Party itu melihat kebelakang dan disana sebagian besar pasukan juga sudah mati terpanggang dan sisanya juga terlihat sangat lelah.
Karena kelelahan, party itu telat merespon serangan api wyvern.
Sial!
"Boom!"
Suara ledakan terdengar tapi.
"Aku baik baik saja?"
Pengguna pedang melihat lihat sekeliling dan menemukan semua temannya juga baik baik saja.
"Kalian baik baik saja!?"
__ADS_1
Suara pria terdengar, pengguna pedang berbalik dan menemukan ketua mereka berdiri di hadapan mereka.
""Ketua!""
Wajah seluruh anggota party langsung menjadi cerah melihat kearah ketua mereka, mereka semua melihat harapan.
Mereka juga melihat orang dengan full armor berwarna putih, dia adalah orang yang menahan serangan wyvern.
Wyvern yang marah mengangkat satu kakinya untuk menginjak pria itu tapi pria itu menghindarinya dan dengan sangat cepat melakukan serangan balik.
Satu kaki wyvern itu terputus dengan tebasan cepat yang dilancarkan pria itu, tapi itu langsung beregenerasi.
Aku tidak bisa mengikuti gerakannya.
"Gido tolong kumpulkan semua orang di satu tempat, aku akan menahan ketiga wyvern ini."
Setelah itu pria itu langsung bergerak dengan sangat cepat kearah dua wyvern yang lain.
Pria itu menyerang keduanya hampir secara bersamaan untuk menarik aggro dari ketiga wyvern sekaligus kemudian berlari menjauh.
Wyvern yang marah langsung mengejar pria itu meninggalkan semua orang.
"Kita harus membantunya!"
Pria dengan pedang berteriak, jika dilihat dari sudut pandang umum ini terlihat seperti mengorbankan satu orang agar seratus orang lainnya bisa selamat tapi dimata Gido tidak demikian.
Dia cukup cerdas untuk tau seberapa besar kekuatan yang dimiliki pria itu jadi dia menahannya.
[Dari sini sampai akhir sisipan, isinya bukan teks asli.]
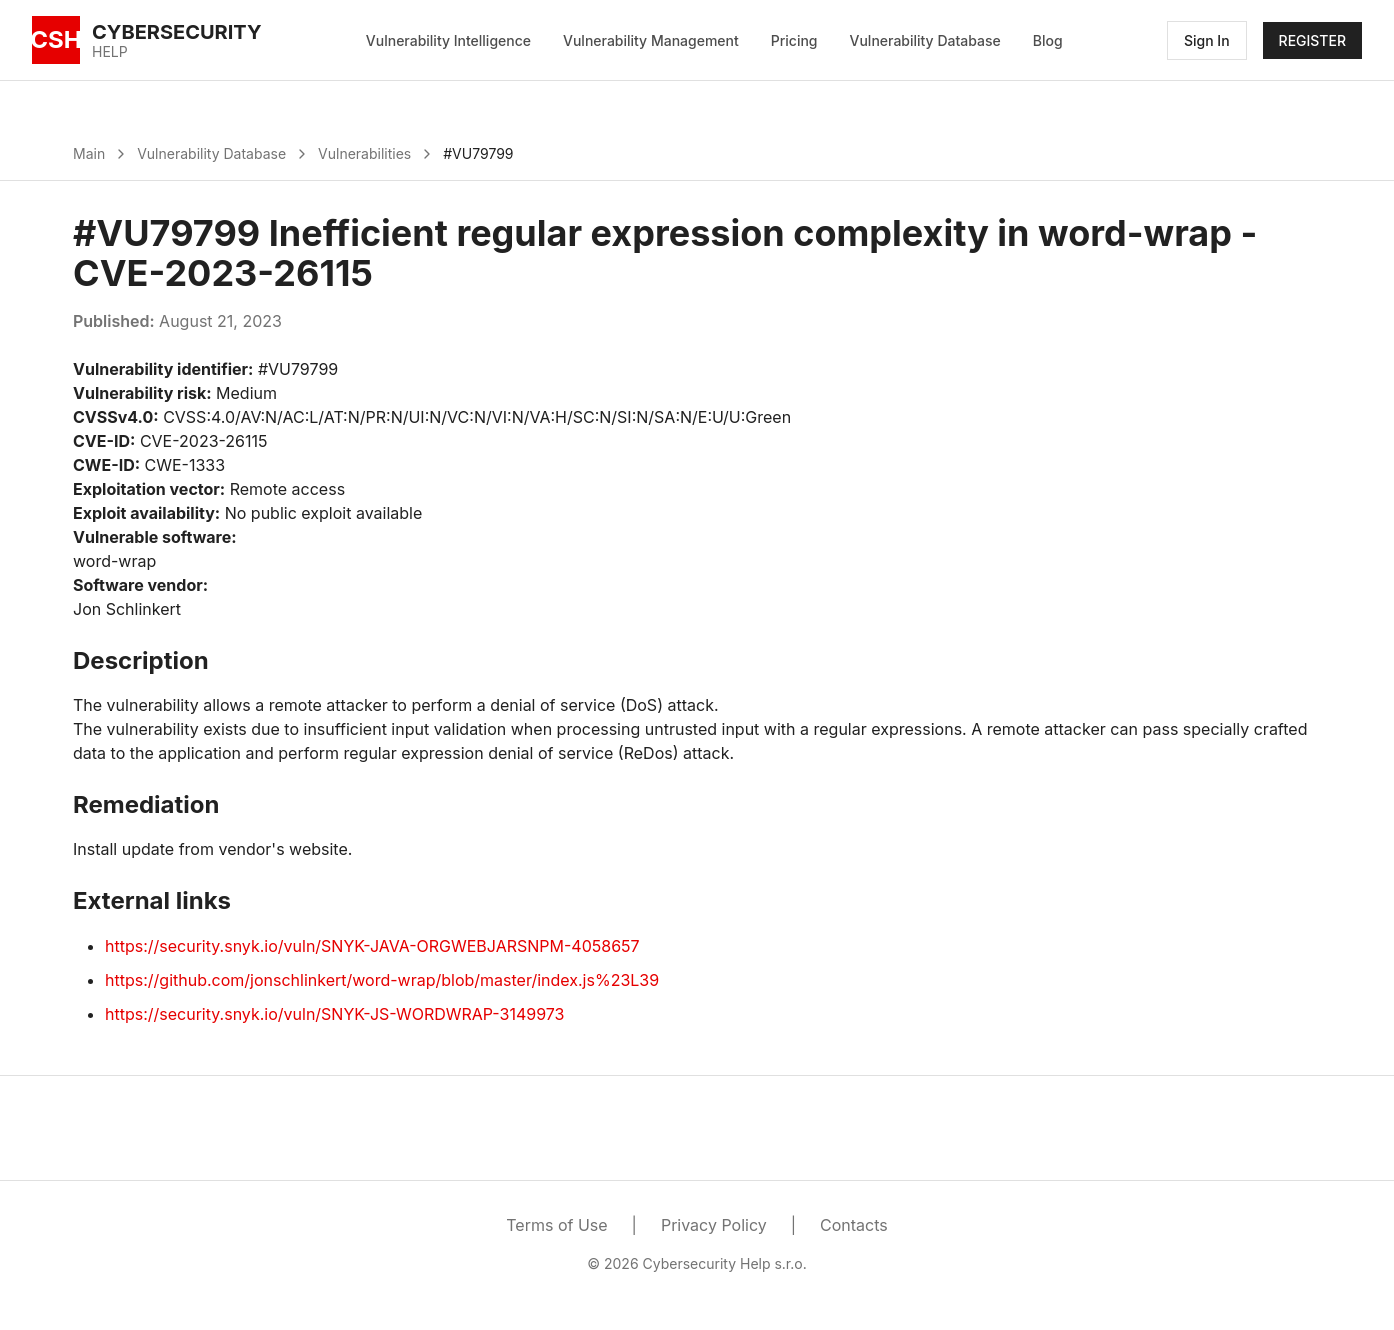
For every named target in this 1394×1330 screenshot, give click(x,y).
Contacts (854, 1225)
"Tenanglah Rex, Orang itu pasti bisa selamat, jadi untuk sekarang mari kita kumpulkan semua orang kemudian pergi dari sini."
"baiklah."
Meksipun memutuskan untuk pergi Rex terus melihat kearah pria itu.
Sepertinya kita berutang kepadanya.
Semua orang yang bisa bergerak mulai mengumpulkan semua orang dalam bentuk lingkaran, setelah beberapa saat semuanya berkumpul.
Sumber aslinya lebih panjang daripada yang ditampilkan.